There is a God

pizza2

I think I speak for most health-conscious types that eating can be a pain in the ass.

Everything has to be clean, unadulterated fuel. The enjoyment for me was in how “light” I felt after a meal, rather than how much I enjoyed eating it.

Needless to say, simple carbohydrates like bread were NOT on my menu.

So a few weeks of this new “paleo” diet of mine passed and I started noticing that my lifts in the gym were suffering, that I was more irritable than usual, and I was also lethargic and depressed.

By the way, I have zero to be depressed about, which is a pretty good indicator that something was amiss.

My blood work is good, my body uninjured. So what was it?

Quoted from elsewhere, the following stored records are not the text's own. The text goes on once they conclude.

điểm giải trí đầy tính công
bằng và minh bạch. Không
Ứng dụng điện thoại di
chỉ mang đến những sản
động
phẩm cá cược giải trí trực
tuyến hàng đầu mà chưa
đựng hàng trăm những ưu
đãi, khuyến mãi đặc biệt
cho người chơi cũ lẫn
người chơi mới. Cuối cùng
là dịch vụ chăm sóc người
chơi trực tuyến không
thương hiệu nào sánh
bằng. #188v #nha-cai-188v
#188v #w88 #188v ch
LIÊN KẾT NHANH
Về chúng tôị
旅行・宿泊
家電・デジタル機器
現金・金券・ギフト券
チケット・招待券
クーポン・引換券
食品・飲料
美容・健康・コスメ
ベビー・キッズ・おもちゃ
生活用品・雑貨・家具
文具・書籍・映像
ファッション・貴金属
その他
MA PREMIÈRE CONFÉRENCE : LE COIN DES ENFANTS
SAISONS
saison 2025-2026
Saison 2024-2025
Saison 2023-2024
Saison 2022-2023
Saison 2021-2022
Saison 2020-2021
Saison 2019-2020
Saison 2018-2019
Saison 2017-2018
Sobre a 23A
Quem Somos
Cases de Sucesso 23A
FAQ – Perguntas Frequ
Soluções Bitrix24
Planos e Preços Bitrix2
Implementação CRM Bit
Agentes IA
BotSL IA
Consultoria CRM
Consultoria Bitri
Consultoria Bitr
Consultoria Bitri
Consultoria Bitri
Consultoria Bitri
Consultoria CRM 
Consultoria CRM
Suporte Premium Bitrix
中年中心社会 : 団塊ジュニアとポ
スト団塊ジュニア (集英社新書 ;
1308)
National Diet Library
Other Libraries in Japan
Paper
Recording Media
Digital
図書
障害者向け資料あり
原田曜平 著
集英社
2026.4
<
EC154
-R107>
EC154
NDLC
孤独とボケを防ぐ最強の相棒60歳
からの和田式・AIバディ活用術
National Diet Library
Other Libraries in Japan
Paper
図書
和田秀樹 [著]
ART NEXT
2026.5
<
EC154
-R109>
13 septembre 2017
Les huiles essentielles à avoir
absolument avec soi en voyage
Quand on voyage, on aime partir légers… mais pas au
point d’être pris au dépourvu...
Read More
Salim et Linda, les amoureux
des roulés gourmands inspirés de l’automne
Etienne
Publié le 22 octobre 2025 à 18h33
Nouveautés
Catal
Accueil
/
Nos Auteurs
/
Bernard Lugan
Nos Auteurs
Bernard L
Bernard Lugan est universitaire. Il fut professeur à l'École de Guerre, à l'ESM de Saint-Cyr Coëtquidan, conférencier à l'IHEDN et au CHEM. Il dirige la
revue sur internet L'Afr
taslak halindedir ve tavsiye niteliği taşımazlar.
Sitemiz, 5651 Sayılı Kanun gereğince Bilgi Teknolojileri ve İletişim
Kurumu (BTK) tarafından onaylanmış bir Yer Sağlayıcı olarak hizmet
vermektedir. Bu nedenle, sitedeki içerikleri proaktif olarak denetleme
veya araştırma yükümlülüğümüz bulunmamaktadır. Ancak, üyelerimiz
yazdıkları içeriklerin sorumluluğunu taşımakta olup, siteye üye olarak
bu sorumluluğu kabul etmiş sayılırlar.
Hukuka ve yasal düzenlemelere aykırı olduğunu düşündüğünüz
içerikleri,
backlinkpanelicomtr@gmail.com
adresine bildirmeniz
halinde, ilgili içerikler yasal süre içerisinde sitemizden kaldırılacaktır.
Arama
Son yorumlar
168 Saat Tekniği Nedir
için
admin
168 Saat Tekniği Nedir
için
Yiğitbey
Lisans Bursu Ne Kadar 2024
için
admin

So I kind of drifted into the gym in a haze yesterday at 2:15 PM, slightly off balance and weak, and my trainer took one look at me and asked what I’d had to eat before coming in.

My answer shocked even me, which happens when you don;t check in with yourself from time to time: I told him that I had “a whey protein shake and two bananas.” Period.

Are you kidding me?

I’m 6’2, 230 and I had almost zero calories in my body.

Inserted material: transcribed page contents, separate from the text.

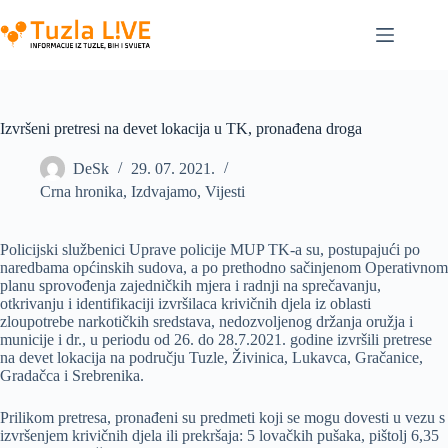
Skip
to
content
Izvršeni pretresi na devet lokacija u TK, pronađena droga
DeSk
29. 07. 2021.
Crna hronika
,
Izdvajamo
,
Vijesti
Policijski službenici Uprave policije MUP TK-a su, postupajući po
naredbama općinskih sudova, a po prethodno sačinjenom Operativnom
planu sprovođenja zajedničkih mjera i radnji na sprečavanju,
otkrivanju i identifikaciji izvršilaca krivičnih djela iz oblasti
zloupotrebe narkotičkih sredstava, nedozvoljenog držanja oružja i
municije i dr., u periodu od 26. do 28.7.2021. godine izvršili pretrese
na devet lokacija na području Tuzle, Živinica, Lukavca, Gračanice,
Gradačca i Srebrenika.
Prilikom pretresa, pronađeni su predmeti koji se mogu dovesti u vezu s
izvršenjem krivičnih djela ili prekršaja: 5 lovačkih pušaka, pištolj 6,35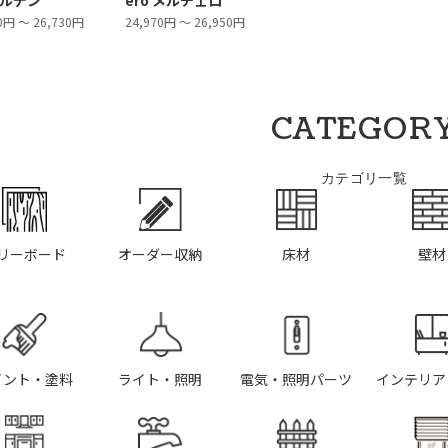
ノルデン
ero メルチェロ
0円 ～ 26,730円
24,970円 ～ 26,950円
CATEGOR
カテゴリ一覧
リーボード
オーダー収納
床材
壁材
イント・塗料
ライト・照明
電気・照明パーツ
インテリア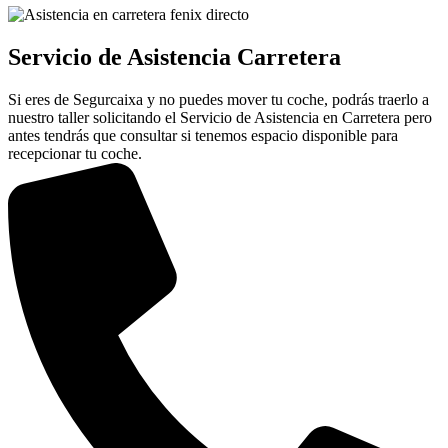
Servicio de Asistencia Carretera
Si eres de Segurcaixa y no puedes mover tu coche, podrás traerlo a
nuestro taller solicitando el Servicio de Asistencia en Carretera pero
antes tendrás que consultar si tenemos espacio disponible para
recepcionar tu coche.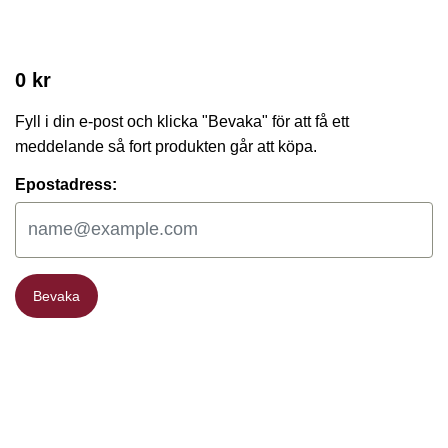
0 kr
Fyll i din e-post och klicka "Bevaka" för att få ett
meddelande så fort produkten går att köpa.
Epostadress:
Bevaka
Bevaka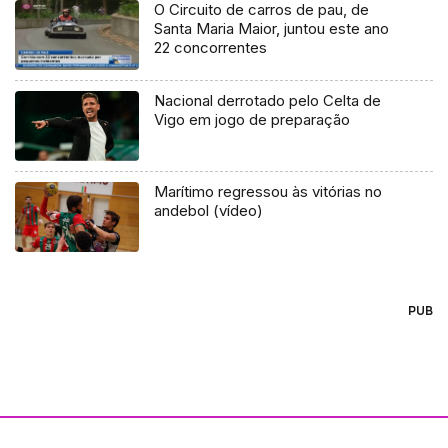
O Circuito de carros de pau, de
Santa Maria Maior, juntou este ano
22 concorrentes
Nacional derrotado pelo Celta de
Vigo em jogo de preparação
Marítimo regressou às vitórias no
andebol (vídeo)
PUB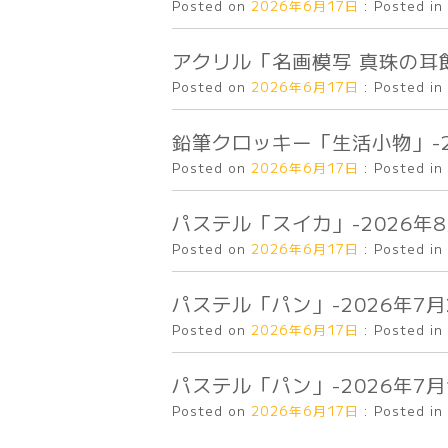
Posted on
2026年6月17日
:
Posted in
アクリル「名画模写 真珠の耳飾り
Posted on
2026年6月17日
:
Posted in
鉛筆クロッキー「生活小物」-20
Posted on
2026年6月17日
:
Posted in
パステル「スイカ」-2026年8月
Posted on
2026年6月17日
:
Posted in
パステル「パン」-2026年7月2
Posted on
2026年6月17日
:
Posted in
パステル「パン」-2026年7月1
Posted on
2026年6月17日
:
Posted in
投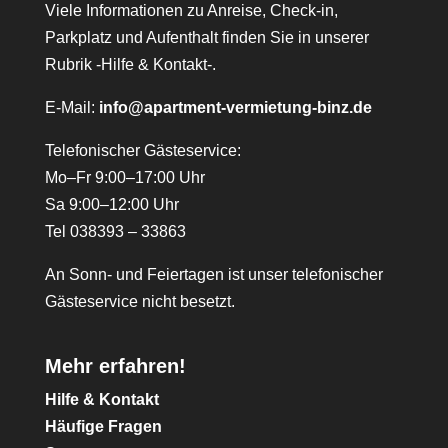
Viele Informationen zu Anreise, Check-in,
Parkplatz und Aufenthalt finden Sie in unserer
Rubrik -Hilfe & Kontakt-.
E-Mail:
info@apartment-vermietung-binz.de
Telefonischer Gästeservice:
Mo–Fr 9:00–17:00 Uhr
Sa 9:00–12:00 Uhr
Tel 038393 – 33863
An Sonn- und Feiertagen ist unser telefonischer
Gästeservice nicht besetzt.
Mehr erfahren!
Hilfe & Kontakt
Häufige Fragen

How does this happen? Easily.

You get wrapped up in healthy everything until you start losing touch with life’s simple pleasures.

After an abbreviated workout, he sent me packing directly to Whole Foods where I was told to purchase a “loaded” pizza, and rediscover life.

I think it’s safe to say after taking one bite, I remembered all that I have missed about food and life in general.

Moral of the story: Give yourself a break and you’ll never need anti-depressants.